WILMINGTON – CorriXR Therapeutics, the gene-editing cancer drug firm spun out of ChristianaCare, has turned to Deborah Moorad, a biotech veteran who successfully grew and sold other firms, as its new chief executive.

Deborah Moorad was named the new CEO of CorriXR Therapeutics, taking over from founder Dr. Eric Kmiec, who becomes chief scientific officer. | PHOTO COURTESY OF CORRIXR THERAPEUTICS
Founded by Dr. Eric Kmiec, who also heads ChristianaCare’s Gene Editing Institute and has been a leading national researcher in the use of the gene-editing technology known as CRISPR, CorriXR has long been planning to add a CEO, allowing Kmiec to return more fully to the lab.
Moorad previously served as CEO of Nebraska-based Nature Technology Corp., a firm that manufactures plasmids used in the biotherapeutics industry. It was sold last year to Aldevron, a larger contract development and manufacturing organization.
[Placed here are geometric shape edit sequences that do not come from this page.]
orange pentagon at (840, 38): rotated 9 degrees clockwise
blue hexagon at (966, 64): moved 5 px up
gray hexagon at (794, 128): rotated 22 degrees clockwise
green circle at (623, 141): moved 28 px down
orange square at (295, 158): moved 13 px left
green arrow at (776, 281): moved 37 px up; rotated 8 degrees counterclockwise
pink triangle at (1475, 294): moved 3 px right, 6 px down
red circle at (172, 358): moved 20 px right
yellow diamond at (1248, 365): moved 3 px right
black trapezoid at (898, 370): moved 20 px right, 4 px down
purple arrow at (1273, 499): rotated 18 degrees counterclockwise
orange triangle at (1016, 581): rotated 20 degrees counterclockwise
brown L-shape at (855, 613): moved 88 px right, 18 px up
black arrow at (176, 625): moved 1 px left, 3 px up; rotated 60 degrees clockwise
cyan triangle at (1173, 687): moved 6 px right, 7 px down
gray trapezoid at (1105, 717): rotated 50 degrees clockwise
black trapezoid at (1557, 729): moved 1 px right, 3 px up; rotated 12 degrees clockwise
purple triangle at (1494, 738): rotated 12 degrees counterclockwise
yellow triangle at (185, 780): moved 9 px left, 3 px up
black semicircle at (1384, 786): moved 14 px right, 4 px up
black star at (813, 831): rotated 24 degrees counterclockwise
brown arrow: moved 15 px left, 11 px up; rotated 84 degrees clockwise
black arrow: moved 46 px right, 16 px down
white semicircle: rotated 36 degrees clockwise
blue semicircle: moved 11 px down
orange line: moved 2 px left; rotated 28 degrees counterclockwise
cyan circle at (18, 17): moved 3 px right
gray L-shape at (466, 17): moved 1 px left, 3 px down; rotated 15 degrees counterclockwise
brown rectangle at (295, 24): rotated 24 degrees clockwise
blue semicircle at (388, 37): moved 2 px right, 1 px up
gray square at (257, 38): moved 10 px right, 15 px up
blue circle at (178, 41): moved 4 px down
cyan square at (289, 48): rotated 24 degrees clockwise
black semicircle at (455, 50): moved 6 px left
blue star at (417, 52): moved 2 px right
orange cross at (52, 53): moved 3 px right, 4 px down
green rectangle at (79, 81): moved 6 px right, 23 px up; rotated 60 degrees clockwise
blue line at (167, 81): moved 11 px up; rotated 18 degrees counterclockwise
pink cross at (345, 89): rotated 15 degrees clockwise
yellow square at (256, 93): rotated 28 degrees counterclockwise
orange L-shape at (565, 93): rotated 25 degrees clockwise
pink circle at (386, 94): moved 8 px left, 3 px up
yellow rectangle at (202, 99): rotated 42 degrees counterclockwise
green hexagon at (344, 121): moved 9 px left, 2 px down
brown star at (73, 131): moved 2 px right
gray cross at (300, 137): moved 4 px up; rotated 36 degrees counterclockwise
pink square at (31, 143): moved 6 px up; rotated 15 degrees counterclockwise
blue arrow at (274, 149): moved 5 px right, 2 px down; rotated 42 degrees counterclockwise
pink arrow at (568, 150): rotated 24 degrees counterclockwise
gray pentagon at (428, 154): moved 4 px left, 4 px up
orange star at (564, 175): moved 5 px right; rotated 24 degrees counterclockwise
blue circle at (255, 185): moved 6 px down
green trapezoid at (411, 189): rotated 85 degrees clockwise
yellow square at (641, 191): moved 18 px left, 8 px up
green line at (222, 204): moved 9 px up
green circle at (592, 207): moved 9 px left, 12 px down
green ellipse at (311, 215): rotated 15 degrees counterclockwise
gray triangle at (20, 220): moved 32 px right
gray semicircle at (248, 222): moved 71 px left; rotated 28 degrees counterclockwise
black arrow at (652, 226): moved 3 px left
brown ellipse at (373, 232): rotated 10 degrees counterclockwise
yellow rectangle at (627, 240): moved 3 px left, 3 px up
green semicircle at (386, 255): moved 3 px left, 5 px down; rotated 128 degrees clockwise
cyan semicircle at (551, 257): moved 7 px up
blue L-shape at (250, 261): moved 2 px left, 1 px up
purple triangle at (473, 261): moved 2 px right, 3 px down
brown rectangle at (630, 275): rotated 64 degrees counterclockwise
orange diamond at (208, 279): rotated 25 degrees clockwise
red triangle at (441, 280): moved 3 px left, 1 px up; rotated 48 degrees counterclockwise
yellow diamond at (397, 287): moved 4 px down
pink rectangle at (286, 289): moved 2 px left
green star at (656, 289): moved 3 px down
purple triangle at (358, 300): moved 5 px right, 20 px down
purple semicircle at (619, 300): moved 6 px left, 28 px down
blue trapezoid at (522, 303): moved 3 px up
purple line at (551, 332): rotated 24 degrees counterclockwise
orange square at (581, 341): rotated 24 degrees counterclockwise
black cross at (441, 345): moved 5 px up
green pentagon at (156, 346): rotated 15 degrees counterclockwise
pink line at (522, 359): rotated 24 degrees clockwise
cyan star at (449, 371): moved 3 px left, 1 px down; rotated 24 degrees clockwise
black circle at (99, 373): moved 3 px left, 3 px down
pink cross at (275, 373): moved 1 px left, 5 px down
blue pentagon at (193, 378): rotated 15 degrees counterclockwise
An Oklahoma native who will split her time between there and Delaware, Moorad said her connection to CorriXR came through a bit of serendipity as she attended the annual BIO Conference earlier this year and ran into old friend Chris Yochim, who serves as chair of the Delaware BioScience Association.
“Chris asked what I would think of a company if they could do XYZ with CRISPR. And I was like, ‘That would be phenomenal.’ I think in that moment when he was telling me about CorriXR, he must have been text messaging Eric too,” Moorad recalled with a laugh.
Moorad grew up thinking she’d go to medical school and become a surgeon but found in college that she was drawn more to research labs. She earned a bachelor’s degree in biochemistry and followed that with a Master of Business Administration.
After college, she got a chance to work on a repurposed drug for glioblastoma and she was able to advance it to human trials. Today, the small-molecule drug is actually still being used in therapy, she said.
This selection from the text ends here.